Here are the stories on Texas Standard for Monday, April 24, 2023.
What’s next in the legal fight over mifepristone
The Supreme Court has blocked restrictions on the abortion drug mifepristone after a federal judge in Texas ruled the drug was improperly approved decades ago. Current FDA regulations around the drug remain in place, but is the legal fight over? University of Texas School of Law professor Steve Vladeck has more.
This week at the Lege: Texas bill to restrict foreign land purchases returns
This week, the Texas Senate will take up an updated version of a bill that would restrict people and companies from China, Iran and Russia from buying land in Texas. The Texas Newsroom’s Sergio Martínez-Beltrán joins us with a preview.
Archaeologists team up with Indigenous community in San Angelo
Professional archeologists teamed up with Indigenous people to conduct an excavation at an ancient ceremonial site called Paint Rock, outside of San Angelo. KACU’s Sheridan Wood reports the weekend was a shared learning opportunity for both professional archeologists and tribal members.
Sanctions may not be hurting Russian oil production as much as we thought
Despite sanctions, Russia’s oil and gas production is up. Joining us with the latest on geopolitical impacts on the oil and gas market is Matt Smith, lead oil analyst for the Americas at Kpler.
After a crackdown on fake temporary tags, could thieves be coming for your real license plate?

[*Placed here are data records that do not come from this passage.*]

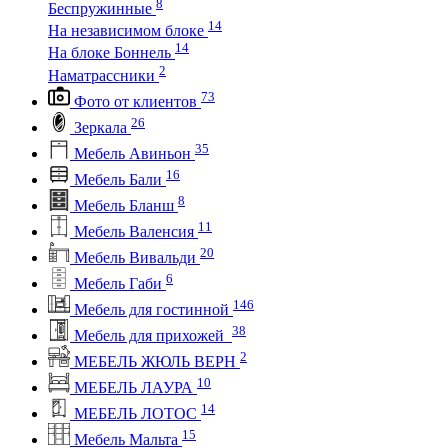
8
Беспружинные
14
На независимом блоке
14
На блоке Боннель
2
Наматрассники
73
Фото от клиентов
26
Зеркала
35
Мебель Авиньон
16
Мебель Бали
8
Мебель Бланш
11
Мебель Валенсия
20
Мебель Вивальди
6
Мебель Габи
146
Мебель для гостинной
38
Мебель для прихожей
2
МЕБЕЛЬ ЖЮЛЬ ВЕРН
10
МЕБЕЛЬ ЛАУРА
14
МЕБЕЛЬ ЛОТОС
15
Мебель Мальта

As changes make it harder for people to illicitly acquire fake, temporary license plates, some police are noting an apparent increase in the theft of permanent plates. The Houston Chronicle’s Matt deGrood shares the story with us.
Treat yourself to that avocado toast – millennials aren’t as broke as we thought
The stereotype of the broke millennial may be in need of an overhaul. Are millennials really as bad off economically as they’re often portrayed in the media? Author and psychology professor Jean Twenge talks to us about her new book, “Generations,” on today’s show.
Chronic wasting disease spreads to Texas deer population
A fatal neurologic disease is continuing to spread through Texas’ deer population: chronic wasting disease, a highly contagious, incurable illness that’s decimated deer herds. The Texas Parks and Wildlife Department says cases have been reported at deer breeding facilities in five counties. Texas A&M University – Kingsville professor Randy DeYoung joins us with more.
All this, plus the Texas Newsroom’s state roundup and Wells Dunbar with the Talk of Texas.